Simple ML Algorithms

Evaluating Simple ML models on spam and zip benchmark datasets.

Introduction

This project involves evaluating different machine learning models using the K-Nearest Neighbors (KNN) and Logistic Regression algorithms. The evaluation is performed on two datasets: handwritten digits (ZIP) and email spam classification (SPAM).

Data Preparation

Two datasets are loaded into pandas dataframes from compressed files. The ZIP dataset is filtered to include only the digits 0 and 1, while the SPAM dataset is used as is.

import pandas as pd
from sklearn.model_selection import GridSearchCV, KFold
from sklearn.neighbors import KNeighborsClassifier
from sklearn.linear_model import LogisticRegression
from sklearn.preprocessing import StandardScaler
from sklearn.pipeline import make_pipeline
from sklearn.metrics import plot_roc_curve
import matplotlib.pyplot as plt
import plotnine as p9

# Read the zip file into a pandas dataframe
zip_df = pd.read_csv(
    "./data/zip.test.gz",
    header=None,
    sep=" ")

print(zip_df.shape)

is01 = zip_df[0].isin([0, 1])
zip01_df = zip_df.loc[is01, :]

# Read the spam.csv data into a pandas dataframe
spam_df = pd.read_csv(
    "./data/spam.data",
    sep=" ",
    header=None)

data_dict = {
    "zip": (zip01_df.loc[:, 1:].to_numpy(), zip01_df[0]),
    "spam": (spam_df.iloc[:, :-1].to_numpy(), spam_df.iloc[:, -1])
}

Model Training and Evaluation

A dictionary data_dict is created to store the input matrices and output vectors for both datasets. A K-Fold cross-validation approach is used to split the data into training and testing sets.

For each dataset:

  • A GridSearchCV object is instantiated with a KNN classifier to find the best number of neighbors (n_neighbors) from 1 to 20.
  • A pipeline is created with StandardScaler and LogisticRegression to standardize the data and apply logistic regression.
  • Plots are generated using plotnine (p9) to visualize the mean test scores as a function of n_neighbors.
  • ROC curves are plotted for both models to evaluate their performance.
test_acc_df_list = []
for data_set, (input_mat, output_vec) in data_dict.items():
    kf = KFold(n_splits=3, shuffle=True, random_state=1)
    for fold_id, indices in enumerate(kf.split(input_mat)):
        print("fold_id = " + str(fold_id))
        index_dict = dict(zip(["train", "test"], indices))
        param_dicts = [{'n_neighbors': [x]} for x in range(1, 21)]

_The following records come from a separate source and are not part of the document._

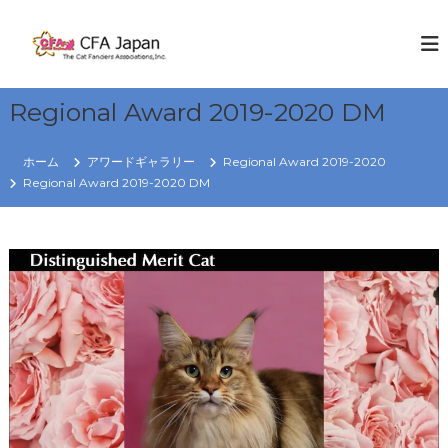
コ
ン
C
W
E
テ
F
K
ン
A
N
ツ
J
O
Regional Award 2019-2020 DM
へ
W
a
ス
C
p
キ
A
ホーム
アワードギャラリー
Regional Award 2019-2020
a
T
ッ
Regional Award 2019-2020 DM
S
プ
n
R
e
g
i
o
n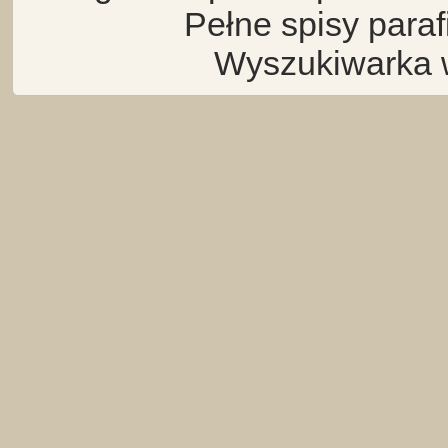
Pełne spisy para
Wyszukiwarka 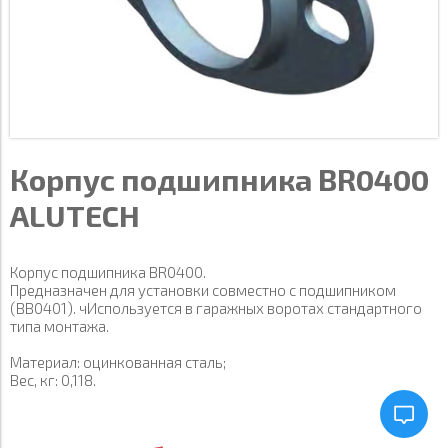
Корпус подшипника BR0400
ALUTECH
Корпус подшипника BR0400.
Предназначен для установки совместно с подшипником
(BB0401). чИспользуется в гаражных воротах стандартного
типа монтажа.
Материал: оцинкованная сталь;
Вес, кг: 0,118.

        clf = GridSearchCV(estimator=KNeighborsClassifier(),
                           param_grid=param_dicts, cv=5)
        set_data_dict = {}
        for set_name, index_vec in index_dict.items():
            set_data_dict[set_name] = {
                "X": input_mat[index_vec],
                "y": output_vec.iloc[index_vec]
            }
        clf.fit(**set_data_dict["train"])

        print("best params = " + str(clf.best_params_))

        pipe = make_pipeline(
            StandardScaler(), LogisticRegression(max_iter=1000))
        pipe.fit(**set_data_dict["train"])

        pred_dict = {
            "nearest_neighbors": clf.predict(set_data_dict["test"]["X"]),
            "linear_model": pipe.predict(set_data_dict["test"]["X"]),
            "featureless": set_data_dict["train"]["y"].value_counts().idxmax()
        }
        for algorithm, pred_vec in pred_dict.items():
            test_acc_dict = {
                "test_accuracy_percent": (
                    pred_vec == set_data_dict["test"]["y"]).mean()*100,
                "data_set": data_set,
                "fold_id": fold_id,
                "algorithm": algorithm
            }
            test_acc_df_list.append(pd.DataFrame(test_acc_dict, index=[0]))

test_acc_df = pd.concat(test_acc_df_list)

Visualization

A ggplot is created to visually examine which learning algorithm performs best for each dataset. The plot uses geom_point with test_accuracy_percent on the x-axis, algorithm on the y-axis, and facet_grid to create a panel for each dataset.

gg = p9.ggplot() +\
    p9.geom_point(
        p9.aes(
            x="test_accuracy_percent",
            y="algorithm"
        ),
        data=test_acc_df) +\
    p9.facet_wrap("data_set")
gg.save("p5_accuracy_facetted.png")

Interpretation

The figure above is a scatter plot that visualizes the test accuracy percentages of three different algorithms—nearest neighbors, linear model, and a featureless model—applied to two datasets: spam and zip. Each data point represents the accuracy achieved by an algorithm on a specific dataset.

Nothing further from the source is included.